> Task instructions
Produce an exact transcription of the data, with the images left out.

> Available records
-- -- --

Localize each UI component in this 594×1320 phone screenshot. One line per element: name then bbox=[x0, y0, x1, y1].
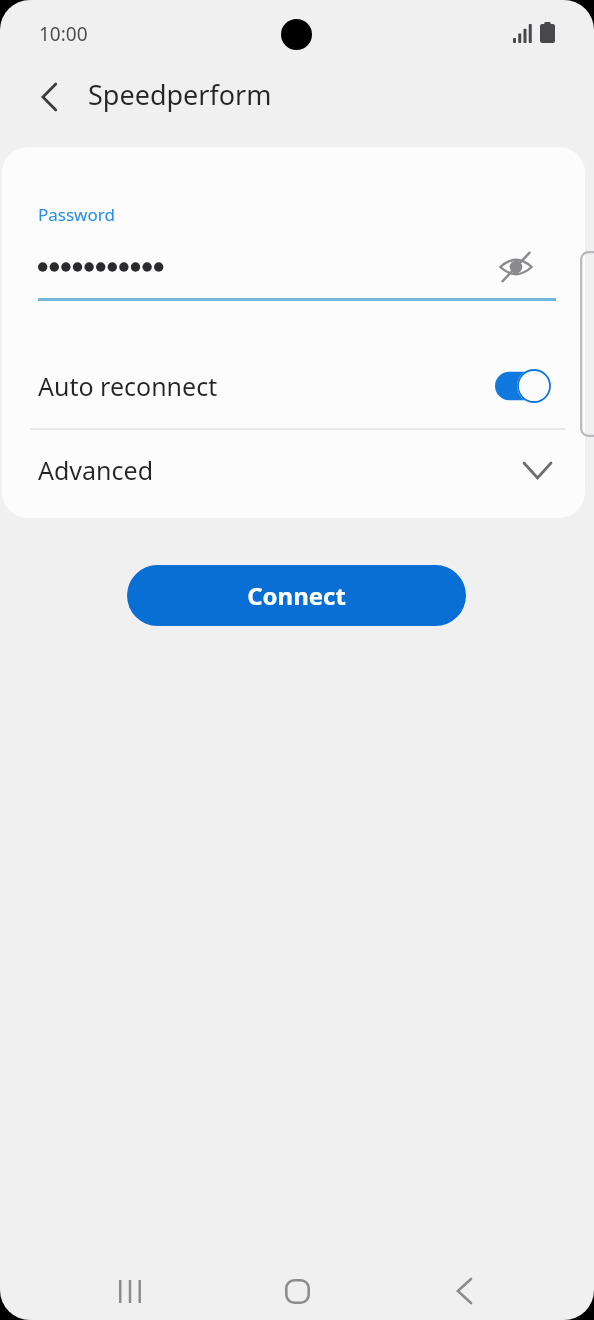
staticText: Connect bbox=[247, 579, 346, 612]
staticText: Auto reconnect bbox=[38, 369, 218, 403]
button[interactable]: Back bbox=[26, 74, 72, 120]
button[interactable]: Recents bbox=[98, 1259, 162, 1320]
staticText: 10:00 bbox=[39, 21, 88, 47]
button[interactable]: Connect bbox=[127, 565, 466, 626]
button[interactable]: Auto reconnect bbox=[2, 344, 585, 428]
button[interactable]: Advanced bbox=[2, 430, 585, 510]
button[interactable] bbox=[32, 239, 472, 295]
staticText: Advanced bbox=[38, 453, 154, 487]
staticText: Speedperform bbox=[88, 76, 272, 113]
button[interactable]: Back bbox=[432, 1259, 496, 1320]
staticText: Password bbox=[38, 203, 115, 226]
button[interactable]: Home bbox=[265, 1259, 329, 1320]
button[interactable]: Auto reconnect bbox=[495, 369, 551, 403]
button[interactable]: Show password bbox=[486, 237, 546, 297]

-- -- --

> Exercise output
Localize each UI component in this 594×1320 phone screenshot. One line per element: name then bbox=[x0, y0, x1, y1].
staticText: Connect bbox=[247, 579, 346, 612]
staticText: Auto reconnect bbox=[38, 369, 218, 403]
button[interactable]: Back bbox=[26, 74, 72, 120]
button[interactable]: Recents bbox=[98, 1259, 162, 1320]
staticText: 10:00 bbox=[39, 21, 88, 47]
button[interactable]: Connect bbox=[127, 565, 466, 626]
button[interactable]: Auto reconnect bbox=[2, 344, 585, 428]
button[interactable]: Advanced bbox=[2, 430, 585, 510]
button[interactable] bbox=[32, 239, 472, 295]
staticText: Advanced bbox=[38, 453, 154, 487]
staticText: Speedperform bbox=[88, 76, 272, 113]
button[interactable]: Back bbox=[432, 1259, 496, 1320]
staticText: Password bbox=[38, 203, 115, 226]
button[interactable]: Home bbox=[265, 1259, 329, 1320]
button[interactable]: Auto reconnect bbox=[495, 369, 551, 403]
button[interactable]: Show password bbox=[486, 237, 546, 297]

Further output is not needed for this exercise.